The blue plaque on the walls of Holy Trinity church in York was intended to mark the location of Lister’s communion with her girlfriend, Ann Walker, close to 200 years ago.
Lister was portrayed in ITV drama ‘Gentleman Jack’ – named after her nickname – with her diaries later found to include coded details of her relationships with women, the Guardian reported.
A petition calling on the York Civic Trust – which runs the historic city’s blue plaque scheme – to consider a re-think gained thousands of signatures since the tribute’s unveiling on 24 July.
The organisation announced that new wording would be put out to consultation shortly.

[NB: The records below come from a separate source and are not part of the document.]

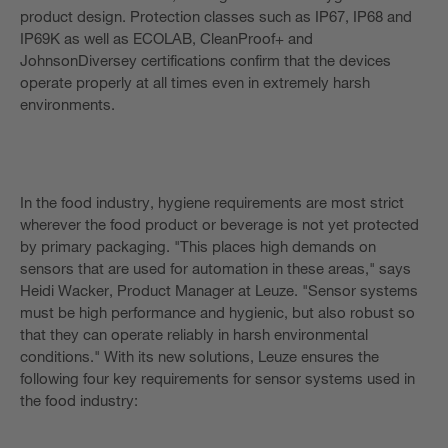
product design. Protection classes such as IP67, IP68 and
IP69K as well as ECOLAB, CleanProof+ and
JohnsonDiversey certifications confirm that the devices
operate properly at all times even in extremely harsh
environments.
In the food industry, hygiene requirements are most strict
wherever the food product or beverage is not yet protected
by primary packaging. "This places high demands on
sensors that are used for automation in these areas," says
Heidi Wacker, Product Manager at Leuze. "Sensor systems
must be high performance and hygienic, but also robust so
that they can operate reliably in harsh environmental
conditions." With its new solutions, Leuze ensures the
following four key requirements for sensor systems used in
the food industry:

The tribute is believed to be the first blue plaque to be bordered by rainbow colours in celebration of LGBT history, but the Trust added it would also respond to complaints the colours were in the wrong order.
Julie Furlong, who started a petition to change the plaque’s wording, told the BBC she was pleased the wording was to change: “I am very happy that they have realised that lesbian erasure is not acceptable, but I will wait to hear on the final wording before expressing opinion as to that.”
Furlong wrote on Change.org: “Anne Lister was, most definitely, gender non conforming all her life. She was also however, a lesbian. That is why she took vows with her girlfriend in that church, because they were in love with each other and wanted to express that same sex love - the very definition of lesbianism.
“Don’t let them erase this iconic woman from our history.
“Anne Lister was a lesbian.”
York Civic Trust did not immediate respond to a request for further comment.
Lister, a wealthy Yorkshire land owner, died in 1840, aged 49.